Fiona Donnelly-Rheaume has contacted The Argus from her home in Yellowknife, Canada, to share her memories of the one of the worst rail disasters the country has ever seen, which happened at 1.39pm on a rainy Saturday in March 1989, killing five people and injuring 88.

“I remember the smiles, the courage and the last moments people shared laughing so loudly with their friends, a smile I gave to the lady across from me as she told me how proud she was of her daughter,” said Fiona.

She is originally from Motherwell in Scotland and lived in Norton Road, Hove, at the time.

Now married to Alain and the mother of a 24-year-old daughter Rosalie, Fiona has previously told The Argus how she was haunted by hallucinations and nightmares about the crash.

She lost her job, home and her fiancé in the six months afterwards and received treatment for psychological trauma for the following year.

“I’ve looked back at those things I said and they were pretty bleak,” said Fiona, who is completing her undergraduate degree in theatre at the University of Victoria in Victoria British Columbia.
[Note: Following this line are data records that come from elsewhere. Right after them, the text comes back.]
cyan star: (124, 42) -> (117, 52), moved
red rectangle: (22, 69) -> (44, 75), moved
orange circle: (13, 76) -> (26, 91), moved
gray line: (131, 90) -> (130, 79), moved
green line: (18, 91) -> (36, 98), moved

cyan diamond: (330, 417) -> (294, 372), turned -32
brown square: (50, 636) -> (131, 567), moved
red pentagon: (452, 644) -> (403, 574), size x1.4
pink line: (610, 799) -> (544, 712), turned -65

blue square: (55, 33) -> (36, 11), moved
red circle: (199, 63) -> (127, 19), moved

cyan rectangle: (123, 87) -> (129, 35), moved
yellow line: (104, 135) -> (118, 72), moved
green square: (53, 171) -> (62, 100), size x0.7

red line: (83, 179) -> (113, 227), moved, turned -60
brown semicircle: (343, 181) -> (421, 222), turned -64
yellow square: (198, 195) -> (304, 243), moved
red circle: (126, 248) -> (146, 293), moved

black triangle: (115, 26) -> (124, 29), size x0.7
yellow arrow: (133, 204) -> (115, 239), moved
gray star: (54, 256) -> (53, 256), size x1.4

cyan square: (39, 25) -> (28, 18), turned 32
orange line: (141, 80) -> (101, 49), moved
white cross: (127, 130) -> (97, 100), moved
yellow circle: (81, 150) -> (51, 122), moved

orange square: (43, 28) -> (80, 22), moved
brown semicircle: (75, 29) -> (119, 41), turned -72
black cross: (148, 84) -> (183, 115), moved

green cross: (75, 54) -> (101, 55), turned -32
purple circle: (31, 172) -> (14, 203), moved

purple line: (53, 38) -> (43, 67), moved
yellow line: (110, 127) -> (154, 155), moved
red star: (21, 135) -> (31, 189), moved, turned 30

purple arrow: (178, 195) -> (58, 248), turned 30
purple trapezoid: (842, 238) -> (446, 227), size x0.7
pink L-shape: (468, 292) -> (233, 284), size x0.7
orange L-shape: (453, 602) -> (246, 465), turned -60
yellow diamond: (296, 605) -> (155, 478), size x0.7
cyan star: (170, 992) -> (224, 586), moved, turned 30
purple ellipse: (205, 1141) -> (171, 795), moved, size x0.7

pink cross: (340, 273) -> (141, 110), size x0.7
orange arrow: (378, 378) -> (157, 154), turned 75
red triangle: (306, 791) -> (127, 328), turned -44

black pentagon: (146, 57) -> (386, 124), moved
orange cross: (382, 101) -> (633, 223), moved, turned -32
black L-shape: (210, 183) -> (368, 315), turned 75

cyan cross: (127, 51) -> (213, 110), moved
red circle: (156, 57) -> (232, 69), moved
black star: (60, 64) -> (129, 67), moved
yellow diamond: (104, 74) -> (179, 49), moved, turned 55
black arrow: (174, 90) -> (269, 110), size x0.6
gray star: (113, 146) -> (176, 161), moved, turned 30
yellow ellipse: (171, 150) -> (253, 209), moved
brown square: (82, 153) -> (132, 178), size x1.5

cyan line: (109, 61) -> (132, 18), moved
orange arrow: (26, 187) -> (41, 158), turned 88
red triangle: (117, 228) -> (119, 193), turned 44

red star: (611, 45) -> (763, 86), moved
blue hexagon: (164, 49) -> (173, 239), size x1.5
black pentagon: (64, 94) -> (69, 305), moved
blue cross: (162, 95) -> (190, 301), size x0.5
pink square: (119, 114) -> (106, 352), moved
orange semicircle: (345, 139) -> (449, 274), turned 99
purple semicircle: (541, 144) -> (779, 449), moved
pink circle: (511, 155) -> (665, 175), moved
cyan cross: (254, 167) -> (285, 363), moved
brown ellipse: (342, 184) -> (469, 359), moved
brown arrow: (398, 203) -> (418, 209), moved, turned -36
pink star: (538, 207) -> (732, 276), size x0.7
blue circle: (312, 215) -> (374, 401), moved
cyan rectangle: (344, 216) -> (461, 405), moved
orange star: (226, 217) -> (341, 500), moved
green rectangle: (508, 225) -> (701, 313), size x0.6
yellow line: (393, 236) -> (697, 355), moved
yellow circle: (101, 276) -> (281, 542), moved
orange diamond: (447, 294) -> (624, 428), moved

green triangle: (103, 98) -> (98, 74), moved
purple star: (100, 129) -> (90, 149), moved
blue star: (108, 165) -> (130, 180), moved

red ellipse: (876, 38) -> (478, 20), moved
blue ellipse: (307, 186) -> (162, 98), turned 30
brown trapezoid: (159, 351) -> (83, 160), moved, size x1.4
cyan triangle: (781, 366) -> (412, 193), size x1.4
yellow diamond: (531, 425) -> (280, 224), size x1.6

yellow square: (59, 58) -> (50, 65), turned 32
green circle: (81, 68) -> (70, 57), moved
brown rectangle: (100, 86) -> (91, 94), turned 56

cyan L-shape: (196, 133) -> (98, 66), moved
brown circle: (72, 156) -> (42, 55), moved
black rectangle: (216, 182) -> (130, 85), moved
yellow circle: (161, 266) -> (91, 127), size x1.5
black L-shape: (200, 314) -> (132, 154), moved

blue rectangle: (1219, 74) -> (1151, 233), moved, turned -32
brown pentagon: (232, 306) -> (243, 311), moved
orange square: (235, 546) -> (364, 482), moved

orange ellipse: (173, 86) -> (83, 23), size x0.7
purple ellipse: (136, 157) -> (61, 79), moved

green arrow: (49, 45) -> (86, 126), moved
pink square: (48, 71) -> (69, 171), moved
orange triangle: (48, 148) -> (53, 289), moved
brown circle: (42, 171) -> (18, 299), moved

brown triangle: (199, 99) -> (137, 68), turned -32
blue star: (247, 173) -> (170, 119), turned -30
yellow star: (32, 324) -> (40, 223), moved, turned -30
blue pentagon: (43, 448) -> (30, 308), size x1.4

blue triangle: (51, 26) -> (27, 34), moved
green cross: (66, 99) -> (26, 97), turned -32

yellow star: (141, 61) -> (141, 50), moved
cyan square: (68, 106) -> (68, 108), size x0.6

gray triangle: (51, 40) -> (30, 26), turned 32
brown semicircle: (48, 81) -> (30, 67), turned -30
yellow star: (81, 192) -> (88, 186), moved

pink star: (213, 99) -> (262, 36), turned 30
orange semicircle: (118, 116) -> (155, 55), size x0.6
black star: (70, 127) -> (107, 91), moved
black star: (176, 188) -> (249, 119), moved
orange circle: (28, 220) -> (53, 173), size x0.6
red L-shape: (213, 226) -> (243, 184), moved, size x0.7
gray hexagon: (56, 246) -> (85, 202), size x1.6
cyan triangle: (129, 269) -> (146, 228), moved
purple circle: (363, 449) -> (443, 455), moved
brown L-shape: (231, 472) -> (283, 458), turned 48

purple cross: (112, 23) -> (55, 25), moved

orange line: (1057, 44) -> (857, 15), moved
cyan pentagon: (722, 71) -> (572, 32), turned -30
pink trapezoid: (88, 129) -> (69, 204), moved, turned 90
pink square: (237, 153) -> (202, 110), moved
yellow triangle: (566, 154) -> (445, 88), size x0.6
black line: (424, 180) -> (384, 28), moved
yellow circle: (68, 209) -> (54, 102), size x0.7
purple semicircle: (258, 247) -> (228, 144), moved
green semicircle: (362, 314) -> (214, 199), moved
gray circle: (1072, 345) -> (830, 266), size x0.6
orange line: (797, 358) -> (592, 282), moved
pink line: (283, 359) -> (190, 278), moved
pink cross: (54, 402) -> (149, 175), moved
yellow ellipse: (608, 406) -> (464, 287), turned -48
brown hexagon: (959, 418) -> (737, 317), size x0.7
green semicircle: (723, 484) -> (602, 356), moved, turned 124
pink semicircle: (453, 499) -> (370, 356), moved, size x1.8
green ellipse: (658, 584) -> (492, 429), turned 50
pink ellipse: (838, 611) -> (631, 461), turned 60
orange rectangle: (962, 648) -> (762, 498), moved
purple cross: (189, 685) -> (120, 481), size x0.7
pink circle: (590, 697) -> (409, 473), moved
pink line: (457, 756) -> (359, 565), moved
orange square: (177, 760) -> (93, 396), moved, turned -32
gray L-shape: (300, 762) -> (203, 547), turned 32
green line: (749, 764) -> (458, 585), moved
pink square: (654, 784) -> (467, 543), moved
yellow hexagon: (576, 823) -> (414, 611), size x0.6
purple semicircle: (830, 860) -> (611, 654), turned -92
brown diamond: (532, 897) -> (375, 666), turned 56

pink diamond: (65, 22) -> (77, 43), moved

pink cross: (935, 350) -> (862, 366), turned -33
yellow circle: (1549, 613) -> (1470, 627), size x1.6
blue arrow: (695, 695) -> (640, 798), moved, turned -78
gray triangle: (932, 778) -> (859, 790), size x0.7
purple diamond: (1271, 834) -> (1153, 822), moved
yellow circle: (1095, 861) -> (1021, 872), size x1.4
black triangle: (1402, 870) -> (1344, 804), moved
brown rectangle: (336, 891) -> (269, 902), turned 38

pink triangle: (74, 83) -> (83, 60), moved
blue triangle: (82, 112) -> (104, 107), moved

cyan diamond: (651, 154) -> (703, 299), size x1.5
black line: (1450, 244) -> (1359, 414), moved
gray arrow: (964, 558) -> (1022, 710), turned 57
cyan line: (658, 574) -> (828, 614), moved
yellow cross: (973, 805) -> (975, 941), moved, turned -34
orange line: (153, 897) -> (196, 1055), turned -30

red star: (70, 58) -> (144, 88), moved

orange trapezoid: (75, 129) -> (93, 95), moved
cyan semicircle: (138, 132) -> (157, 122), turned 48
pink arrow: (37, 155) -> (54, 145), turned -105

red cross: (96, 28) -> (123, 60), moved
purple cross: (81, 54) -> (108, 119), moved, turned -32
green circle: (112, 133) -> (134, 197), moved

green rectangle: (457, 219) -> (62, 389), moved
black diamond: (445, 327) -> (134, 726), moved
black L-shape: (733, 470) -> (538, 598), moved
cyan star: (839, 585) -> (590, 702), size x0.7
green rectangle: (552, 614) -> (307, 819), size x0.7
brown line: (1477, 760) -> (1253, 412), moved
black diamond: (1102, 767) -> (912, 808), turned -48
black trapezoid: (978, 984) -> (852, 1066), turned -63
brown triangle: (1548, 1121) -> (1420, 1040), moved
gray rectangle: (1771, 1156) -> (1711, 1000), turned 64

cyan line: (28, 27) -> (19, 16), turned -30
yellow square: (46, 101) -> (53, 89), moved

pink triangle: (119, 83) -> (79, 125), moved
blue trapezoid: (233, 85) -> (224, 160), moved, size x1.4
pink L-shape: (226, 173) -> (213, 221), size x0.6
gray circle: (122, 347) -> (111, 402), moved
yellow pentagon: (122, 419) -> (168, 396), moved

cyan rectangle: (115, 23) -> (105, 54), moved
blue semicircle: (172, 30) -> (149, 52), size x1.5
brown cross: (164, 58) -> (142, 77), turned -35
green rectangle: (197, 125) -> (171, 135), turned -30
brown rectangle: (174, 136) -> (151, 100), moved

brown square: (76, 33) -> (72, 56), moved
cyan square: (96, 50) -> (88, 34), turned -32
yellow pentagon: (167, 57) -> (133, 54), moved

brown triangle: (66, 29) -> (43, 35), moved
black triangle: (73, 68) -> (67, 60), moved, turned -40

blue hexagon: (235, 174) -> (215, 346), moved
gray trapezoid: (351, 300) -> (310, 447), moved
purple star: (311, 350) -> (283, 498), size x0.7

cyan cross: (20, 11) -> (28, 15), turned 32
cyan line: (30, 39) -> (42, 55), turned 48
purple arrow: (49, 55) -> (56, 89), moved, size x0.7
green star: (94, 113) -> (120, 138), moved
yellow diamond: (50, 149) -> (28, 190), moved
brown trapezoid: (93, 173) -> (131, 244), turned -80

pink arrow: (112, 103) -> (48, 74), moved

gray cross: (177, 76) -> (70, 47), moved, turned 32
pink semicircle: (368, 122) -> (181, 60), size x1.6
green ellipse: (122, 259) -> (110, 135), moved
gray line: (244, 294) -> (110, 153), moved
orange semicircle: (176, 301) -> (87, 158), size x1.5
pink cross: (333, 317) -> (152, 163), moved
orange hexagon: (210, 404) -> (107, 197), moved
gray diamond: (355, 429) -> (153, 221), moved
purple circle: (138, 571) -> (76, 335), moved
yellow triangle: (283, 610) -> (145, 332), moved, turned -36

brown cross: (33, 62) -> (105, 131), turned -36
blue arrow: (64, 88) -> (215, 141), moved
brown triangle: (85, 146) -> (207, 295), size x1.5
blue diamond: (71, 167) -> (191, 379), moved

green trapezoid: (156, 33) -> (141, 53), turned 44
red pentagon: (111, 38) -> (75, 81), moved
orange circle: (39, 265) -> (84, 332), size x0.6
“I wanted to let The Argus readers know that my life is really good, and I have been living in Canada being a mum, a wife and a friend, doing lots of theatre, which is what I love, and I try to live my life in gratitude rather than fear.”

She marked the anniversary on the university campus watching a performance of a scene she had directed from Jonathan Wilson’s 1998 play Kilt.

“I chose that date to be doing something alive, to remember living,” she said.

Fiona described how the “positivity of the lives around me” before the trains collided have stayed with her.

“When I see the beautifully stitched scar on my left shoulder, I remember that I was one of the lucky ones. The people sitting behind me and the sweet elderly lady opposite me died.”

Fiona was 22 and travelling in the first carriage of the Littlehampton train when the collision happened just outside Purley railway station in Croydon.

The first six coaches of the train careered down the 60ft embankment, coming to rest in the gardens of houses in a cul-de-sac, Glenn Avenue.

Residents rushed to the accident scene with ladders and tools to try to rescue passengers, some trapped for hours because the doors were blocked.

“The window frame of our carriage window lay around my knees like a mangled hula hoop, and just in front of me carriage seats lay propped up on random pieces of metal” said Fiona.

“I thought I was sitting in a rubbish heap.

“A huge tree was on its side, blocking any view to the right of me.

“I thought ‘I can’t die today – I have too much to do with my life, I’m not ready to go’.”

In front of her was a young man who had been in the same carriage as Fiona, her “guardian angel” who held her hands and whose smile she remembers.

Fiona could see only the legs of the woman who had been sitting opposite her because a huge piece of metal was on top of her.

“The people who had been laughing and chatting in the middle seats were quiet now,” she said.

“It seemed so wrong.”

Fiona does not remember how she got out of the carriage but she made her way through a garden to a house and was then taken to hospital.

She couldn’t move for days, her body “a yellow green curry soup of bruises”.

After the crash, which happened just weeks after the Clapham rail disaster in south London, killing 35 people, train driver Robert Morgan, from Ferring, pleaded guilty to two counts of manslaughter in 1990.

But in 2007, his conviction was quashed at the Court of Appeal when it transpired there had been problems with the

signal prior to the crash and other trains had also gone through the red light.

At the memorial marking the first anniversary of the crash, Fiona talked to a woman she now realises was the daughter of the woman sitting opposite her on the train and who had died.

“She graciously told me she was happy I got to live,” she said.

“Her mum had been talking about her that day and how proud she was that her daughter was playing with the Royal Symphony Orchestra.

“I always wanted her daughter to know that her mum was smiling and talking about her daughter seconds before the crash, that her last thoughts were of her daughter.”